Saturday, January 19, 2008

Disenfranchisement via Bureaucracy

Something I've yet to see discussed, but I think might be everyone's principle complaint with government... gridlock and departmental bureaucracy sometimes by nature violates the constitution.

One thing that has become clear, there are certain constitutional provisions that the departments responsible for ensuring or protecting have become corrupted due to size and bad design. Since the unintended consequences of other aspects of government have common law precedent for their removal, voting needs this same mechanism.

One clear example of government bureaucracy failing someone is in voter disenfranchisement. The system of voting as a public, non corruptible system is already in trouble, but to make matters worse its very likely that during the day of voting you may be told you aren't allowed to vote for a reason other than what is provided for via the constitution. Rules that may be politically motivated or possibly even just badly designed may prevent you from voting. For example, what if you follow a voter registration process suggested on the phone by someone working at the polling center and the process suggested is missing a key detail.

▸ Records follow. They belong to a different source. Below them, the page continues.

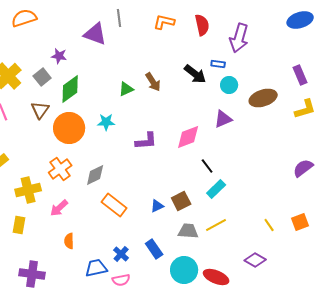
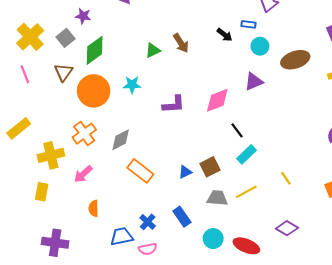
black arrow: (195, 74) -> (225, 35), size x0.7
yellow line: (269, 225) -> (286, 178), moved
cyan circle: (184, 270) -> (213, 239), size x0.7

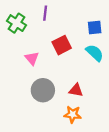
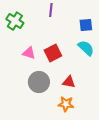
purple line: (45, 13) -> (51, 10), moved
red square: (62, 45) -> (53, 53), moved
pink triangle: (32, 58) -> (29, 53), turned -32

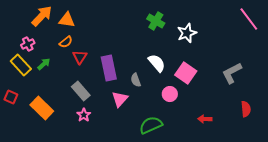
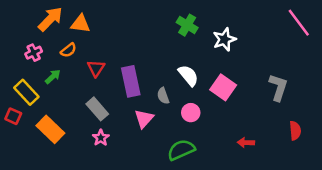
orange semicircle: (66, 42) -> (68, 50), moved
yellow rectangle: (21, 65) -> (26, 92), moved
gray L-shape: (232, 73) -> (278, 87), turned 135
pink circle: (170, 94) -> (191, 113), moved

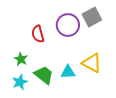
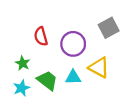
gray square: (92, 17) -> (109, 28), moved
purple circle: (68, 25) -> (73, 44), moved

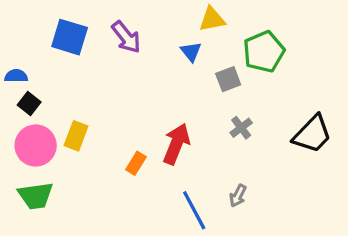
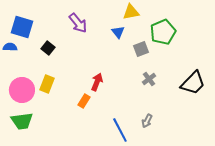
blue square: (70, 37) -> (22, 27), moved
black square: (29, 103) -> (48, 48), moved
red arrow: (176, 144) -> (97, 82), moved, size x0.7

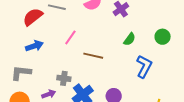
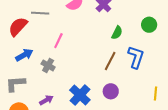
brown line: (93, 56) -> (110, 61), moved, turned -66
gray cross: (64, 78) -> (48, 65), moved, turned 32

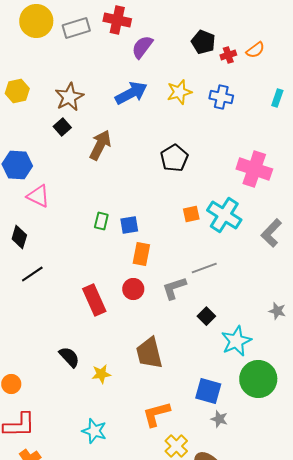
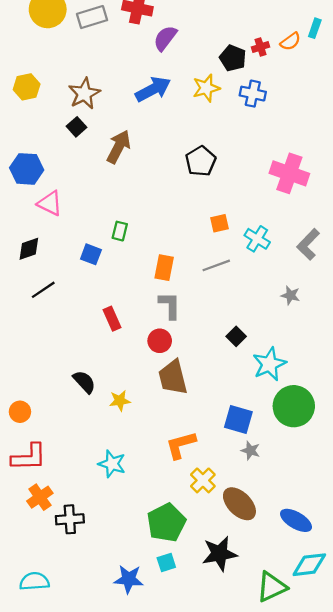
black pentagon: (203, 42) -> (233, 58), moved
cyan rectangle: (277, 98) -> (315, 28), moved
cyan cross: (224, 215) -> (257, 239), moved, size x0.7
blue square: (129, 225) -> (91, 254), moved, turned 30
black diamond: (19, 237) -> (29, 249), turned 55
gray line: (204, 268) -> (216, 265), moved
gray L-shape: (174, 288) -> (170, 305), moved, turned 108
red circle: (133, 289) -> (160, 341), moved
red rectangle: (94, 300) -> (112, 319), size x0.7
gray star: (277, 311) -> (290, 295), moved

Let's say you are supposed to report a change of address by a certain date in order to vote a particular precinct. Let's say also that you do not drive yourself or own your own car, or have enough money on the particular day of voting to drive an unknown amount of mileage chasing down documents you didn't know you needed. Most average citizens probably feel that getting a voter registration card and their driver's license and showing up at a polling center is adequate to vote for your representative government, but often this is not the case. Since you are not reported to by any sort of central authority who has to make sure you know these things, it's possible the day of a key step will be missing and you will be turned away at the polling center. This is disenfranchisement, this is the reason the founding fathers went to war with the King and it is their suggestion that you do the same when facing the same situation.

There should be legal precedent that if a government authority denies you voting rights despite being a legal U.S. Citizen with voting rights provided for by the constitution and show up with a state issued form of identification to prove who you are, they should be punished to the full extent of the law for violating the constitution. It is the responsibility of the people at the polling center to accommodate you and help you place your vote, not provide you with a variety of odd hoops to jump through to earn the right again.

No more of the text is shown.